_Task prompt_
Isolate every line in the records below with "інформація" in it.
:: Supplied material ::
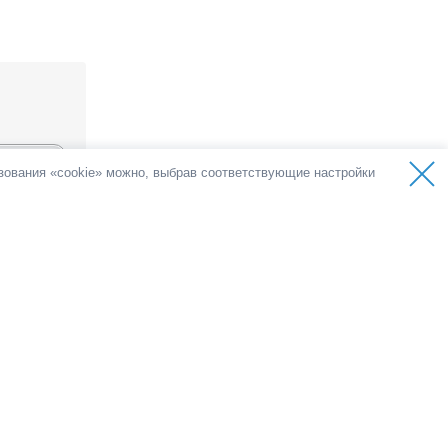
ьзования «cookie» можно, выбрав соответствующие настройки
ос
голосов
емократии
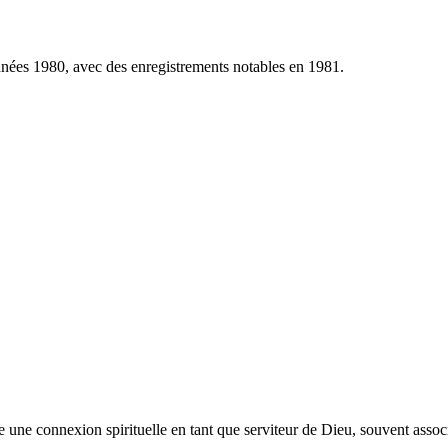
nées 1980, avec des enregistrements notables en 1981.
une connexion spirituelle en tant que serviteur de Dieu, souvent associé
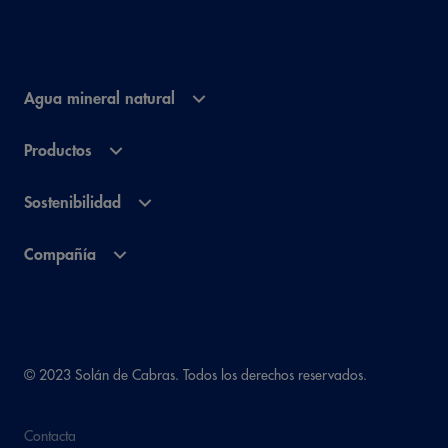
Agua mineral natural
Productos
Sostenibilidad
Compañía
© 2023 Solán de Cabras. Todos los derechos reservados.
Contacta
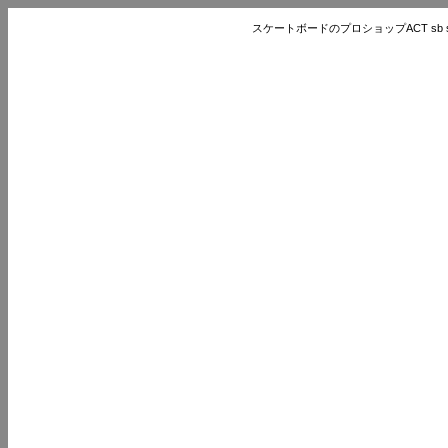
スケートボードのプロショップACT sb store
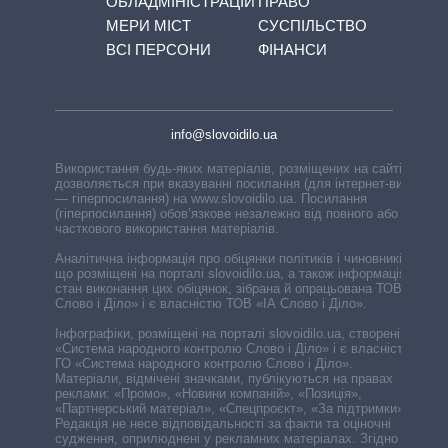
ОБЛАДМІНІСТРАЦІЙ
ПРАВО
МЕРИ МІСТ
СУСПІЛЬСТВО
ВСІ ПЕРСОНИ
ФІНАНСИ
info@slovoidilo.ua
Використання будь-яких матеріалів, розміщених на сайті,
дозволяється при вказуванні посилання (для інтернет-видань
— гіперпосилання) на www.slovoidilo.ua. Посилання
(гіперпосилання) обов’язкове незалежно від повного або
часткового використання матеріалів.
Аналітична інформація про обіцянки політиків і чиновників,
що розміщені на порталі slovoidilo.ua, а також інформація про
стан виконання цих обіцянок, зібрана й опрацьована ТОВ «ІА
Слово і Діло» і є власністю ТОВ «ІА Слово і Діло».
Інфографіки, розміщені на порталі slovoidilo.ua, створені ГО
«Система народного контролю Слово і Діло» і є власністю
ГО «Система народного контролю Слово і Діло».
Матеріали, відмічені значками, публікуються на правах
реклами: «Промо», «Новини компаній», «Позиція»,
«Партнерський матеріал», «Спецпроєкт», «За підтримки».
Редакція не несе відповідальності за факти та оціночні
судження, оприлюднені у рекламних матеріалах. Згідно з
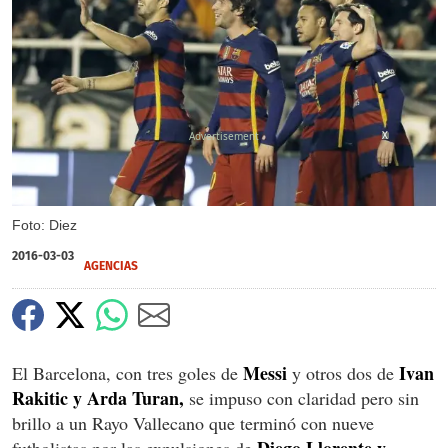
X
Foto: Diez
2016-03-03
AGENCIAS
Messi
Ivan
El Barcelona, con tres goles de
y otros dos de
Rakitic y Arda Turan,
se impuso con claridad pero sin
brillo a un Rayo Vallecano que terminó con nueve
Diego Llorente y
futbolistas por las expulsiones de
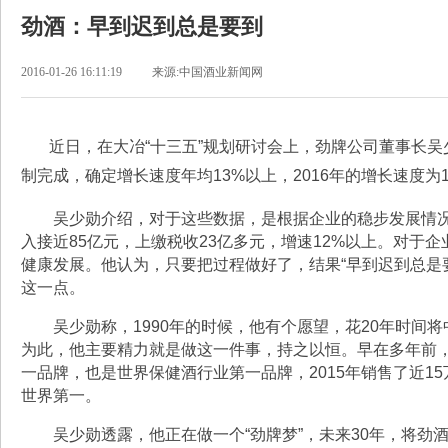
劲酒：早到迟到总是要到
2016-01-26 16:11:19
来源:中国酒业新闻网
近日，在大冶“十三五”规划研讨会上，劲牌公司董事长吴少
制完成，确定增长速度年均13%以上，2016年的增长速度为
吴少勋介绍，对于这些数据，是根据企业的稳步发展情况
入接近85亿元，上缴税收23亿多元，增速12%以上。对于
健康发展。他认为，只要把过程做好了，结果“早到迟到总是
这一点。
吴少勋称，1990年的时候，他有个愿望，花20年时间
为此，他主要精力就是做这一件事，持之以恒。早在多年前
一品牌，也是世界保健酒行业第一品牌，2015年销售了近1
世界第一。
吴少勋透露，他正在做一个“劲牌梦”，未来30年，将劲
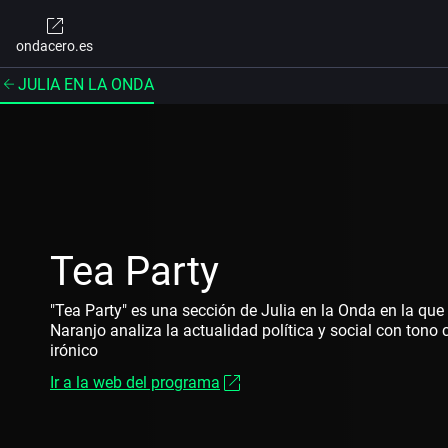
ondacero.es
JULIA EN LA ONDA
Tea Party
"Tea Party" es una sección de Julia en la Onda en la que
Naranjo analiza la actualidad política y social con tono c
irónico
Ir a la web del programa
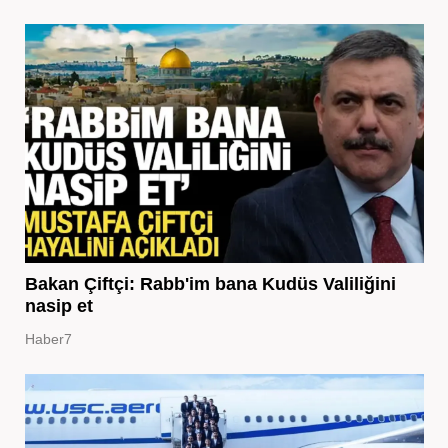
Bakan Çiftçi: Rabb'im bana Kudüs Valiliğini
nasip et
Haber7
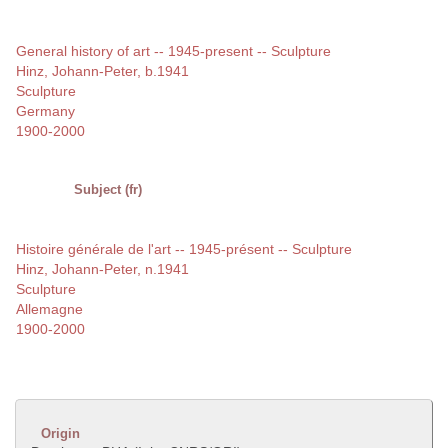
General history of art -- 1945-present -- Sculpture
Hinz, Johann-Peter, b.1941
Sculpture
Germany
1900-2000
Subject (fr)
Histoire générale de l'art -- 1945-présent -- Sculpture
Hinz, Johann-Peter, n.1941
Sculpture
Allemagne
1900-2000
Origin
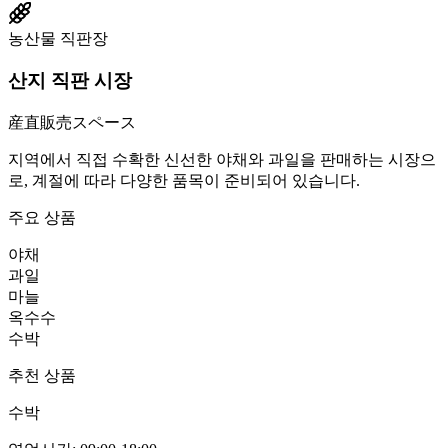
농산물 직판장
산지 직판 시장
産直販売スペース
지역에서 직접 수확한 신선한 야채와 과일을 판매하는 시장으
로, 계절에 따라 다양한 품목이 준비되어 있습니다.
주요 상품
야채
과일
마늘
옥수수
수박
추천 상품
수박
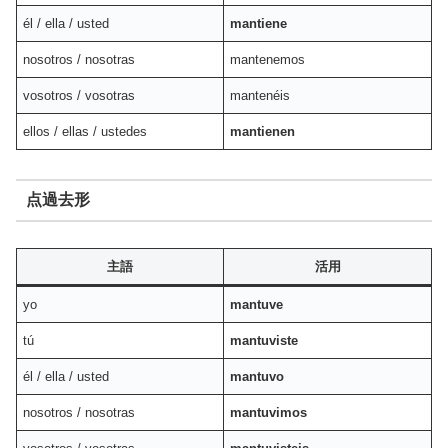
él / ella / usted
mantiene
nosotros / nosotras
mantenemos
vosotros / vosotras
mantenéis
ellos / ellas / ustedes
mantienen
点過去形
主語
活用
yo
mantuve
tú
mantuviste
él / ella / usted
mantuvo
nosotros / nosotras
mantuvimos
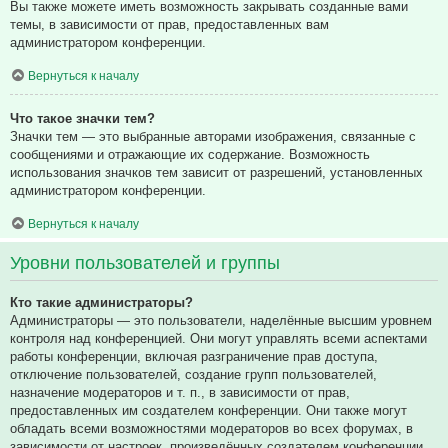
Вы также можете иметь возможность закрывать созданные вами
темы, в зависимости от прав, предоставленных вам
администратором конференции.
Вернуться к началу
Что такое значки тем?
Значки тем — это выбранные авторами изображения, связанные с
сообщениями и отражающие их содержание. Возможность
использования значков тем зависит от разрешений, установленных
администратором конференции.
Вернуться к началу
Уровни пользователей и группы
Кто такие администраторы?
Администраторы — это пользователи, наделённые высшим уровнем
контроля над конференцией. Они могут управлять всеми аспектами
работы конференции, включая разграничение прав доступа,
отключение пользователей, создание групп пользователей,
назначение модераторов и т. п., в зависимости от прав,
предоставленных им создателем конференции. Они также могут
обладать всеми возможностями модераторов во всех форумах, в
зависимости от настроек, произведённых создателем конференции.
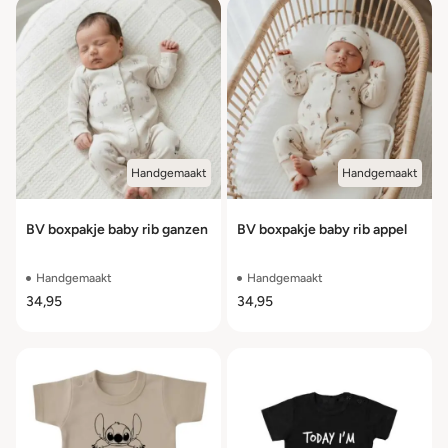
Handgemaakt
Handgemaakt
BV boxpakje baby rib ganzen
BV boxpakje baby rib appel
Handgemaakt
Handgemaakt
34,95
34,95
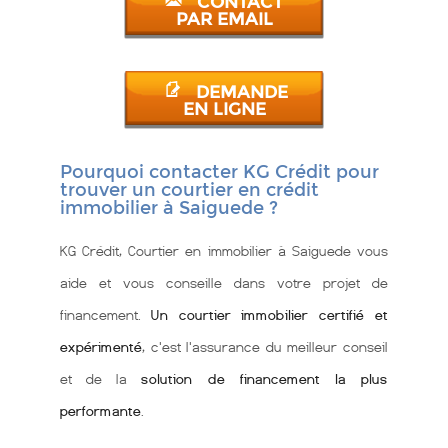
CONTACT
PAR EMAIL
DEMANDE
EN LIGNE
Pourquoi contacter KG Crédit pour
trouver un courtier en crédit
immobilier à Saiguede ?
KG Crédit, Courtier en immobilier à Saiguede vous
aide et vous conseille dans votre projet de
financement.
Un courtier immobilier certifié et
expérimenté
, c'est l'assurance du meilleur conseil
et de la
solution de financement la plus
performante
.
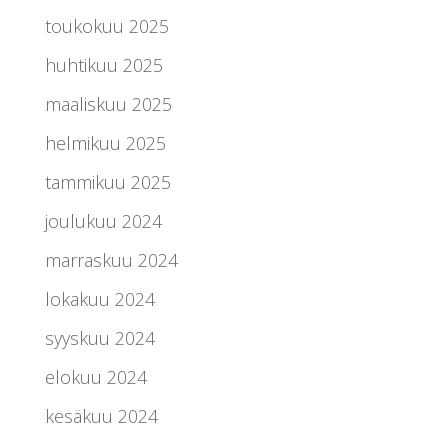
toukokuu 2025
huhtikuu 2025
maaliskuu 2025
helmikuu 2025
tammikuu 2025
joulukuu 2024
marraskuu 2024
lokakuu 2024
syyskuu 2024
elokuu 2024
kesäkuu 2024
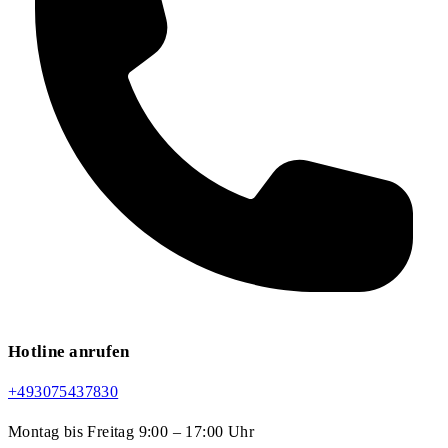
Hotline anrufen
+493075437830
Montag bis Freitag 9:00 – 17:00 Uhr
:::
_Solution to this exercise_
Аналітична інформація про обіцянки політиків і чиновників,
що розміщені на порталі slovoidilo.ua, а також інформація про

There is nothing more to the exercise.